══ MATERIAL FOR THIS EXERCISE ══
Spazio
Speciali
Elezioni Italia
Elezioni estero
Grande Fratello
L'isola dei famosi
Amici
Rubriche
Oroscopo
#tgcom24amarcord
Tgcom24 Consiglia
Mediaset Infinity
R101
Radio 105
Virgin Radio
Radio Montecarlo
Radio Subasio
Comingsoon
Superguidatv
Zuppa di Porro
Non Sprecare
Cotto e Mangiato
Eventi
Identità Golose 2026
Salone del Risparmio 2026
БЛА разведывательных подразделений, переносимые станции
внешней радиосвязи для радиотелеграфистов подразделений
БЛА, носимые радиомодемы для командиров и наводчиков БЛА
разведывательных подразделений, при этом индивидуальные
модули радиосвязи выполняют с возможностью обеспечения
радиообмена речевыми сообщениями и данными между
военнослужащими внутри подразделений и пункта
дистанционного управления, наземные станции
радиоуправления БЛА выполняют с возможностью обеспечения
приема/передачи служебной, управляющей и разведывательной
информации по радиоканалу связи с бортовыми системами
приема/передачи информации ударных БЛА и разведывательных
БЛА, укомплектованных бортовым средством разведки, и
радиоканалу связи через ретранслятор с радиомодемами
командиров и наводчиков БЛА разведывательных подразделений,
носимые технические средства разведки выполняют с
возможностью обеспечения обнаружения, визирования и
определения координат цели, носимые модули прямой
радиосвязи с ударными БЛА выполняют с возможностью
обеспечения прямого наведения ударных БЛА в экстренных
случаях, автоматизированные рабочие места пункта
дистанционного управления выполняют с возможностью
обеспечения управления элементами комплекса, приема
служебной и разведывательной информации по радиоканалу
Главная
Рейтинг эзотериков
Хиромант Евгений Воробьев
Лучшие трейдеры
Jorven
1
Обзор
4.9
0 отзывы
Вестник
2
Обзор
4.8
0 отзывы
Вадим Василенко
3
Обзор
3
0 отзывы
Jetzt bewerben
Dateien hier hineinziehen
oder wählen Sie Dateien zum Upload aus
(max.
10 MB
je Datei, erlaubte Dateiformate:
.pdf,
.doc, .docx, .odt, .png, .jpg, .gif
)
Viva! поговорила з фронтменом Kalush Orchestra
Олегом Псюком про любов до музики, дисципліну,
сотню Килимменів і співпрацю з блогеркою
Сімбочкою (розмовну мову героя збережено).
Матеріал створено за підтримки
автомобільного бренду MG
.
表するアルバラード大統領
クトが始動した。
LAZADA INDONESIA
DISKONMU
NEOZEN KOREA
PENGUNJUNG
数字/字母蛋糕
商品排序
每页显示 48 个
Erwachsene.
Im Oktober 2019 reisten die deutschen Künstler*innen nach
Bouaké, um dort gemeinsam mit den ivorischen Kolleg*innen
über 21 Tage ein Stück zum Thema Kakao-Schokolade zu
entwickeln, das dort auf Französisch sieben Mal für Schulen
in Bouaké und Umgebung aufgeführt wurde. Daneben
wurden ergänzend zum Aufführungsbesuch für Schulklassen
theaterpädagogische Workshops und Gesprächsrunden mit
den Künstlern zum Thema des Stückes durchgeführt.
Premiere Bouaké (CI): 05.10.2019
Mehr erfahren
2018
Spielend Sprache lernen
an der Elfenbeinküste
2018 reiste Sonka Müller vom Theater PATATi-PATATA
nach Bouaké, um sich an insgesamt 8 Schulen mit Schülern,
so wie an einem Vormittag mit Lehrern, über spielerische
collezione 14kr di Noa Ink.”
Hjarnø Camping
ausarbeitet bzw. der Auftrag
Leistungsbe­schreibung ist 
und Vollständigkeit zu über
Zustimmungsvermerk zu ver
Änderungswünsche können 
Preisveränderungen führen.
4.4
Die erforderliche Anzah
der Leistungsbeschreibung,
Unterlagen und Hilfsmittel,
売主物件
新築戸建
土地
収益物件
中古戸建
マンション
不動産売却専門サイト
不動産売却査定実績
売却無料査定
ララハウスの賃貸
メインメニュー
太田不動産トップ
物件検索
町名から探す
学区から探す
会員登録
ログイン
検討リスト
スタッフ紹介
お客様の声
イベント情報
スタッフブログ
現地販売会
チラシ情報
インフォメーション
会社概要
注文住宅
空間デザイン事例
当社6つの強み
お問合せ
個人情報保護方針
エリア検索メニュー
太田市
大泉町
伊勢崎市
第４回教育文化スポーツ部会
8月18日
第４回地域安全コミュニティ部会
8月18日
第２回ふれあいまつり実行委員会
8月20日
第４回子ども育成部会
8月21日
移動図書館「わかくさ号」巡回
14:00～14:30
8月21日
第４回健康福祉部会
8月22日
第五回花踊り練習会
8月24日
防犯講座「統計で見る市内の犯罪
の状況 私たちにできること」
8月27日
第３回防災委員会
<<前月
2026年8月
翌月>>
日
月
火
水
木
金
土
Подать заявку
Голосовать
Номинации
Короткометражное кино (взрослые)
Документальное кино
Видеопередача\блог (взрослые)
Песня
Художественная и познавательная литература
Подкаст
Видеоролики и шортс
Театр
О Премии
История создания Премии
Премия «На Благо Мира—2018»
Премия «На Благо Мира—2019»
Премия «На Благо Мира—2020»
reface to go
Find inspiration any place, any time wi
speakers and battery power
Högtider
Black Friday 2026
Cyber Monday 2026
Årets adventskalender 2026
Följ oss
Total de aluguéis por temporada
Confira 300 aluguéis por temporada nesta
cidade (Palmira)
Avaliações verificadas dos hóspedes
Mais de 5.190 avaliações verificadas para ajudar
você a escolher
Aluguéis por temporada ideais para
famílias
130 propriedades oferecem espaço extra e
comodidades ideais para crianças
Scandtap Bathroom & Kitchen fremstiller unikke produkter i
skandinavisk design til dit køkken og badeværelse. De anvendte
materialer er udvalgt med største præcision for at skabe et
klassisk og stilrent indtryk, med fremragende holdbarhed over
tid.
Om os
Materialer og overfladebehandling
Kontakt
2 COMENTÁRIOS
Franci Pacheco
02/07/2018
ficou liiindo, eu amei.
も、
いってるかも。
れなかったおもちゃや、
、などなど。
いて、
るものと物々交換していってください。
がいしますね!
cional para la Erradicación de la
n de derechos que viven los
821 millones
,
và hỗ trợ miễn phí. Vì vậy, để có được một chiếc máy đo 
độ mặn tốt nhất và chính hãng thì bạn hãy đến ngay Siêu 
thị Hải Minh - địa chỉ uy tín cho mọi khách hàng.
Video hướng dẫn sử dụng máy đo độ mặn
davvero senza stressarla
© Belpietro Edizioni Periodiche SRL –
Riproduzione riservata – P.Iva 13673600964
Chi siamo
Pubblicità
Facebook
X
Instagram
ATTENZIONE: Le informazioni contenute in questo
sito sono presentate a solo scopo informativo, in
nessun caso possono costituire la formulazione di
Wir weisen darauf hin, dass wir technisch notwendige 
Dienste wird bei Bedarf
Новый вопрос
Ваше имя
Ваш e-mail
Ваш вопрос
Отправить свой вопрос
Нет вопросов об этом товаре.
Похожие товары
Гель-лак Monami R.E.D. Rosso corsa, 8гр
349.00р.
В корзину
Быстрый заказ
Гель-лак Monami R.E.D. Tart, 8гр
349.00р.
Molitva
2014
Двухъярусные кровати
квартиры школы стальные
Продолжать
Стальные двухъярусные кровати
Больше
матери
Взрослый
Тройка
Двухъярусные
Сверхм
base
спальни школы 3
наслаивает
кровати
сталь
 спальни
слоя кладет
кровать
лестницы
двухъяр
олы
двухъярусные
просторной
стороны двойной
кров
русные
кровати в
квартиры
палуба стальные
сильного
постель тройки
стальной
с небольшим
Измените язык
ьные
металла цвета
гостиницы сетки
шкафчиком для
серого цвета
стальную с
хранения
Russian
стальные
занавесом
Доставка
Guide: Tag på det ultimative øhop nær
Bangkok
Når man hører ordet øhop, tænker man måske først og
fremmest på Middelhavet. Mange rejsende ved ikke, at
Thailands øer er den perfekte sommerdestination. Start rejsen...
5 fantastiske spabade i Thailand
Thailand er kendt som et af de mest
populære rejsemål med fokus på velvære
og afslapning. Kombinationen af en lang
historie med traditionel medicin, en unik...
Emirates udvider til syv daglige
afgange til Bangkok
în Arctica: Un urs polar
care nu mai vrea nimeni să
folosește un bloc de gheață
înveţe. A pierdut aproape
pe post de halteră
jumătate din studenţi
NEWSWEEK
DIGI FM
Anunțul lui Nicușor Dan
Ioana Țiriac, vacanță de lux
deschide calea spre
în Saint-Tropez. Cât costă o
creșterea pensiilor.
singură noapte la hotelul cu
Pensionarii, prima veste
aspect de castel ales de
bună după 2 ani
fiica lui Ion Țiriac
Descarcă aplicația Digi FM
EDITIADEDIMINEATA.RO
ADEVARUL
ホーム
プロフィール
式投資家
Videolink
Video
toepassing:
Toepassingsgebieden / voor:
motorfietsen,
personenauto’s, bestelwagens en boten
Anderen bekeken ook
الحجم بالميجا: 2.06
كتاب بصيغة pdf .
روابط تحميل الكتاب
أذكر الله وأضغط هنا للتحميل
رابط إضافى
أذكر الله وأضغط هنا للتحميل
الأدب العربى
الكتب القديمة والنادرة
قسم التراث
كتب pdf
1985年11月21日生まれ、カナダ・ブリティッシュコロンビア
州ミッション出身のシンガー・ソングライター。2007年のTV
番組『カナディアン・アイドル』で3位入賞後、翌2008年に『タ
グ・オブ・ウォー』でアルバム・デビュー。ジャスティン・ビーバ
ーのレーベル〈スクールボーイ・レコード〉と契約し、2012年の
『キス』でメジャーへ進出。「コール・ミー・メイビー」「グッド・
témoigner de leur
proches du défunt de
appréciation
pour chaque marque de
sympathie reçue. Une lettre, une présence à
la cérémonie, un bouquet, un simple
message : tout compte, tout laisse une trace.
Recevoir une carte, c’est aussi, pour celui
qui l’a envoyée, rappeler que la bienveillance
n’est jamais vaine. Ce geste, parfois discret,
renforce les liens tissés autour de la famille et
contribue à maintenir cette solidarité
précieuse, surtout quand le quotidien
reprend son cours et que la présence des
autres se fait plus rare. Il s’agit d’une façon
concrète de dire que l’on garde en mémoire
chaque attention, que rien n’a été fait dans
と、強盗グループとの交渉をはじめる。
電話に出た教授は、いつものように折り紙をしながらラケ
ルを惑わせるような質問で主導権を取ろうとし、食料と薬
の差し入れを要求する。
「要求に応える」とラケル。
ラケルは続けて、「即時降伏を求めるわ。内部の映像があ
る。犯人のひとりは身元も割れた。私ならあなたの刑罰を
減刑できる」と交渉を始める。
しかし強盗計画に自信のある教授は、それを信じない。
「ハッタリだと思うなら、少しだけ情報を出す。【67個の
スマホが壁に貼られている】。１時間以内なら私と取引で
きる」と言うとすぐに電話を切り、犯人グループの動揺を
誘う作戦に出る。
═══
§ **REQUIRED WORK**
Among the entries above, the lines between the ones containing "Emirates udvider til syv daglige" and "ラケルは続けて、「即時降伏を求めるわ。内部の映像があ", inclusive, are to be transcribed exactly. No other line is to be given.

§ **YOUR RESPONSE**
Emirates udvider til syv daglige
afgange til Bangkok
în Arctica: Un urs polar
care nu mai vrea nimeni să
folosește un bloc de gheață
înveţe. A pierdut aproape
pe post de halteră
jumătate din studenţi
NEWSWEEK
DIGI FM
Anunțul lui Nicușor Dan
Ioana Țiriac, vacanță de lux
deschide calea spre
în Saint-Tropez. Cât costă o
creșterea pensiilor.
singură noapte la hotelul cu
Pensionarii, prima veste
aspect de castel ales de
bună după 2 ani
fiica lui Ion Țiriac
Descarcă aplicația Digi FM
EDITIADEDIMINEATA.RO
ADEVARUL
ホーム
プロフィール
式投資家
Videolink
Video
toepassing:
Toepassingsgebieden / voor:
motorfietsen,
personenauto’s, bestelwagens en boten
Anderen bekeken ook
الحجم بالميجا: 2.06
كتاب بصيغة pdf .
روابط تحميل الكتاب
أذكر الله وأضغط هنا للتحميل
رابط إضافى
أذكر الله وأضغط هنا للتحميل
الأدب العربى
الكتب القديمة والنادرة
قسم التراث
كتب pdf
1985年11月21日生まれ、カナダ・ブリティッシュコロンビア
州ミッション出身のシンガー・ソングライター。2007年のTV
番組『カナディアン・アイドル』で3位入賞後、翌2008年に『タ
グ・オブ・ウォー』でアルバム・デビュー。ジャスティン・ビーバ
ーのレーベル〈スクールボーイ・レコード〉と契約し、2012年の
『キス』でメジャーへ進出。「コール・ミー・メイビー」「グッド・
témoigner de leur
proches du défunt de
appréciation
pour chaque marque de
sympathie reçue. Une lettre, une présence à
la cérémonie, un bouquet, un simple
message : tout compte, tout laisse une trace.
Recevoir une carte, c’est aussi, pour celui
qui l’a envoyée, rappeler que la bienveillance
n’est jamais vaine. Ce geste, parfois discret,
renforce les liens tissés autour de la famille et
contribue à maintenir cette solidarité
précieuse, surtout quand le quotidien
reprend son cours et que la présence des
autres se fait plus rare. Il s’agit d’une façon
concrète de dire que l’on garde en mémoire
chaque attention, que rien n’a été fait dans
と、強盗グループとの交渉をはじめる。
電話に出た教授は、いつものように折り紙をしながらラケ
ルを惑わせるような質問で主導権を取ろうとし、食料と薬
の差し入れを要求する。
「要求に応える」とラケル。
ラケルは続けて、「即時降伏を求めるわ。内部の映像があ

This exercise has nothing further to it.